Configurations#

Networks#

You need to use a private subnet for distributed training and configure the security list to allow traffic through specific ports for communication between nodes. The following default ports are used by the corresponding frameworks:

  • Dask:

    • Scheduler Port: 8786. More information here

    • Dashboard Port: 8787. More information here

    • Worker Ports: Default is Random. It is good to open a specific range of port and then provide the value in the startup option. More information here

    • Nanny Process Ports: Default is Random. It is good to open a specific range of port and then provide the value in the startup option. More information here

  • PyTorch: By default, PyTorch uses 29400.
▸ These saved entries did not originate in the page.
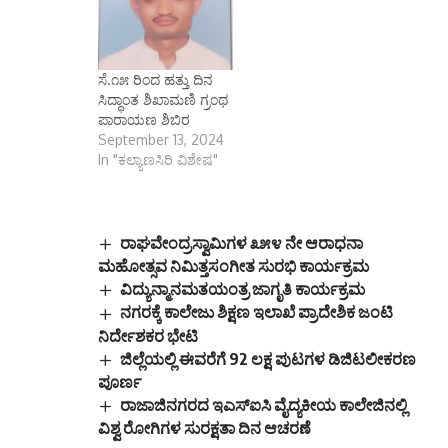
ಸೆ.೧೫ ರಿಂದ ಹತ್ತು ದಿನ
ಸಿದ್ಧಾಂತ ಶಿಖಾಮಣಿ ಗ್ರಂಥ
ಪಾರಾಯಣ ಶಿಬಿರ
September 13, 2024
In "ಕಲ್ಯಾಣಸಿರಿ ವಿಶೇಷ"
ರಾಘವೇಂದ್ರಸ್ವಾಮಿಗಳ ೩೫೪ ನೇ ಆರಾಧನಾ
ಮಹೋತ್ಸವ ನಿಮಿತ್ತಸಂಗೀತ ಸುರಭಿ ಕಾರ್ಯಕ್ರಮ
ವಿದ್ಯುನ್ಮಾನಮತಯಂತ್ರ ಜಾಗೃತಿ ಕಾರ್ಯಕ್ರಮ
ನಗರಕ್ಕೆ ಕಾಲೇಜು ಶಿಕ್ಷಣ ಇಲಾಖೆ ಪ್ರಾದೇಶಿಕ ಜಂಟಿ
ನಿರ್ದೇಶಕರ ಭೇಟಿ
ಜಿಲ್ಲೆಯಲ್ಲಿ ಈವರೆಗೆ 92 ಲಕ್ಷ ಪುಟಗಳ ಡಿಜಿಟಲೀಕರಣ
ಪೂರ್ಣ
ರಾಜಾಜಿನಗರದ ಇಎಸ್‌ಐಸಿ ವೈದ್ಯಕೀಯ ಕಾಲೇಜಿನಲ್ಲಿ
ವಿಶ್ವ ರೋಗಿಗಳ ಸುರಕ್ಷತಾ ದಿನ ಆಚರಣೆ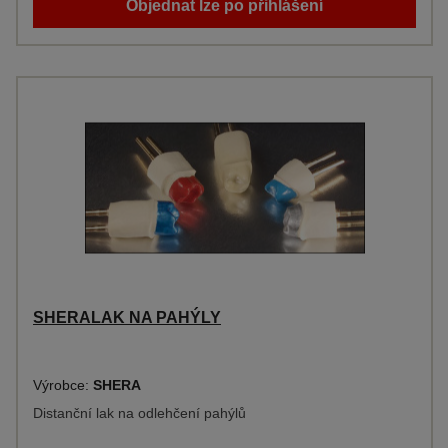
Objednat lze po přihlášení
SHERALAK NA PAHÝLY
Výrobce:
SHERA
Distanční lak na odlehčení pahýlů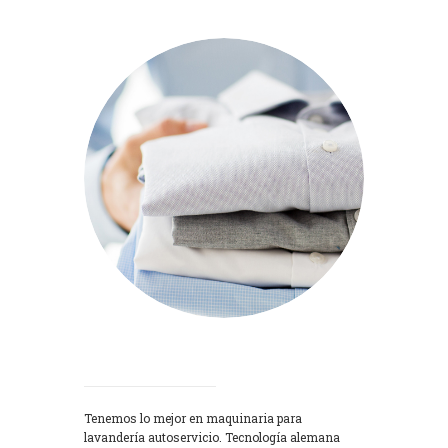
Lavadoras
Tenemos lo mejor en maquinaria para
lavandería autoservicio. Tecnología alemana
  • Horovod: allow TCP traffic on all ports within the subnet.

  • Tensorflow: Worker Port: Allow traffic from all source ports to one worker port (default: 12345). If changed, provide this in train.yaml config.

See also: Security Lists

OCI Policies#

Several OCI policies are needed for distributed training.

Policy subject

In the following example, group <your_data_science_users> is the subject of the policy. When starting the job from an OCI notebook session using resource principal, the subject should be dynamic-group, for example, dynamic-group <your_notebook_sessions>

Distributed training uses OCI Container Registry to store the container image.
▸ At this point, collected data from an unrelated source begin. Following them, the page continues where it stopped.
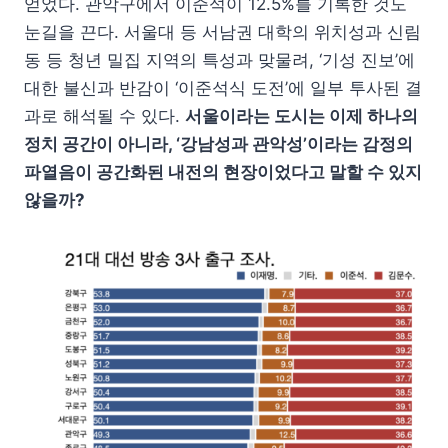
얻었다. 관악구에서 이준석이 12.5%를 기록한 것도
눈길을 끈다. 서울대 등 서남권 대학의 위치성과 신림
동 등 청년 밀집 지역의 특성과 맞물려, ‘기성 진보’에
대한 불신과 반감이 ‘이준석식 도전’에 일부 투사된 결
과로 해석될 수 있다.
서울이라는 도시는 이제 하나의
정치 공간이 아니라, ‘강남성과 관악성’이라는 감정의
파열음이 공간화된 내전의 현장이었다고 말할 수 있지
않을까?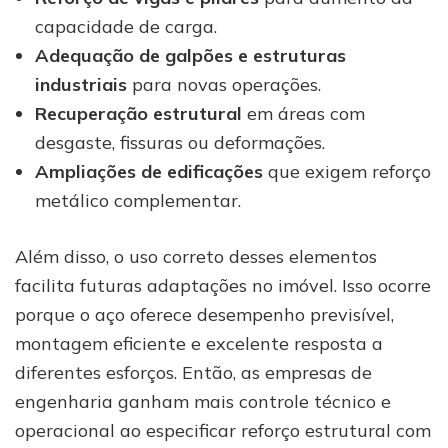
capacidade de carga.
Adequação de galpões e estruturas
industriais
para novas operações.
Recuperação estrutural
em áreas com
desgaste, fissuras ou deformações.
Ampliações de edificações
que exigem reforço
metálico complementar.
Além disso, o uso correto desses elementos
facilita futuras adaptações no imóvel. Isso ocorre
porque o aço oferece desempenho previsível,
montagem eficiente e excelente resposta a
diferentes esforços. Então, as empresas de
engenharia ganham mais controle técnico e
operacional ao especificar reforço estrutural com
To push images to container registry, the manage repos policy is needed, for example:

Allow group <your_data_science_users> to manage repos in compartment <your_compartment_name>

To pull images from container registry for local testing, the use repos policy is needed, for example:

Allow group <your_data_science_users> to read repos in compartment <your_compartment_name>

You can also restrict the permission to specific repository, for example:

Allow group <your_data_science_users> to read repos in compartment <your_compartment_name> where all { target.repo.name=<your_repo_name> }

See also: Policies to Control Repository Access

To start distributed training jobs, the user will need access to multiple resources, including:

  • read repos

  • manage data-science-jobs

  • manage data-science-job-runs

  • use virtual-network-family

  • manage log-groups

  • use log-content

  • read metrics

For example:

Allow group <your_data_science_users> to manage data-science-jobs in compartment <your_compartment_name>
Allow group <your_data_science_users> to manage data-science-job-runs in compartment <your_compartment_name>
Allow group <your_data_science_users> to use virtual-network-family in compartment <your_compartment_name>
Allow group <your_data_science_users> to manage log-groups in compartment <your_compartment_name>
Allow group <your_data_science_users> to use logging-family in compartment <your_compartment_name>
Allow group <your_data_science_users> to use read metrics in compartment <your_compartment_name>

We also need policies for job runs, for example:

Allow dynamic-group <distributed_training_job_runs> to read repos in compartment <your_compartment_name>
Allow dynamic-group <distributed_training_job_runs> to use data-science-family in compartment <your_compartment_name>
Allow dynamic-group <distributed_training_job_runs> to use virtual-network-family in compartment <your_compartment_name>
Allow dynamic-group <distributed_training_job_runs> to use log-groups in compartment <your_compartment_name>
Allow dynamic-group <distributed_training_job_runs> to use logging-family in compartment <your_compartment_name>

See also Data Science Policies.

Distributed training uses OCI Object Storage to store artifacts and outputs. The bucket should be created before starting any distributed training. The manage objects policy is needed for users and job runs to read/write files in the bucket. The manage buckets policy is required for job runs to synchronize generated artifacts. For example:

Allow group <your_data_science_users> to manage objects in compartment your_compartment_name where all {target.bucket.name=<your_bucket_name>}
Allow dynamic-group <distributed_training_job_runs> to manage objects in compartment your_compartment_name where all {target.bucket.name=<your_bucket_name>}
Allow dynamic-group <distributed_training_job_runs> to manage buckets in compartment your_compartment_name where all {target.bucket.name=<your_bucket_name>}

See also Object Storage Policies

Policy Syntax#

The overall syntax of a policy statement is as follows:

Allow <subject> to <verb> <resource-type> in <location> where <conditions>

See also: https://docs.oracle.com/en-us/iaas/Content/Identity/Concepts/policysyntax.htm

For <subject>:

  • If you are using API key authentication, <subject> should be the group your user belongs to. For example, group <your_data_science_users>.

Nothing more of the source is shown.